- _TASK_:
Check each line of the entries below for the word "reply", and copy out the ones that have it.

Page images and extracted text
Content starts

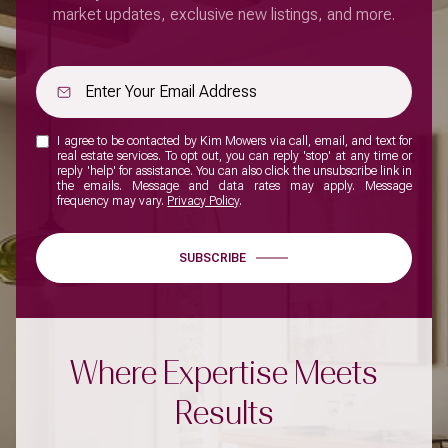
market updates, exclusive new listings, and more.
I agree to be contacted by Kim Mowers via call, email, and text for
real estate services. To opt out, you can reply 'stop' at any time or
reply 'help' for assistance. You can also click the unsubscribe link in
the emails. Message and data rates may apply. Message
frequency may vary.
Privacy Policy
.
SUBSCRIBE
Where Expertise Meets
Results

Content ends
Content starts

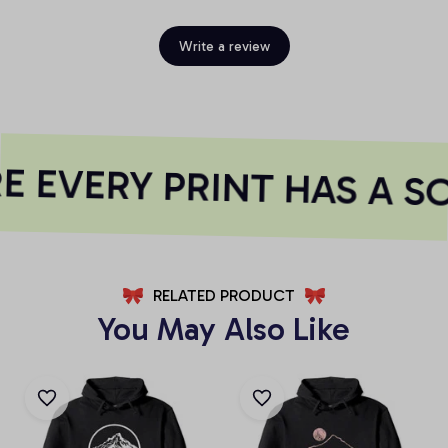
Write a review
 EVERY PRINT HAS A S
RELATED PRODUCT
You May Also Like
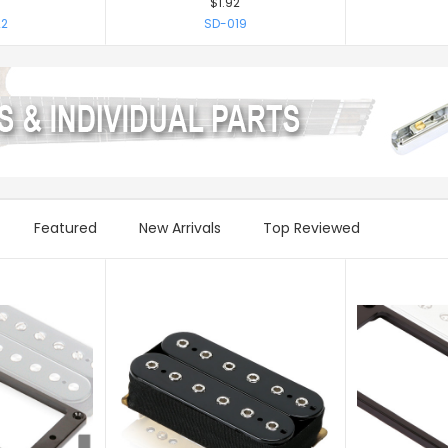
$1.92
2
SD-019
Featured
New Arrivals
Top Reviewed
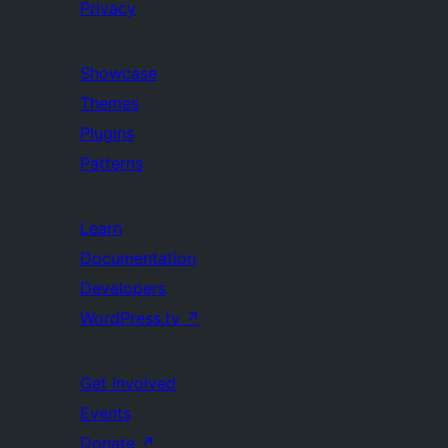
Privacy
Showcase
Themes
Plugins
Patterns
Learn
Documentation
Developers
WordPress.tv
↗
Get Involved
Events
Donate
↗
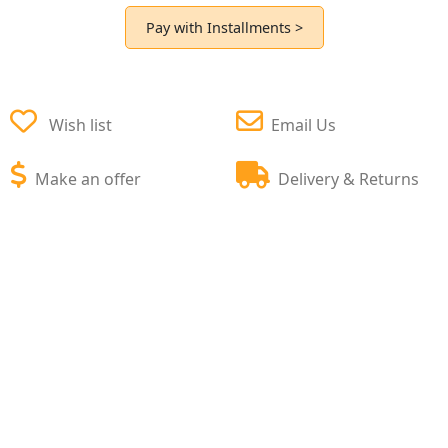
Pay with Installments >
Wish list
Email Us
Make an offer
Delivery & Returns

Content ends

- _RESPONSE AREA_:
real estate services. To opt out, you can reply 'stop' at any time or
reply 'help' for assistance. You can also click the unsubscribe link in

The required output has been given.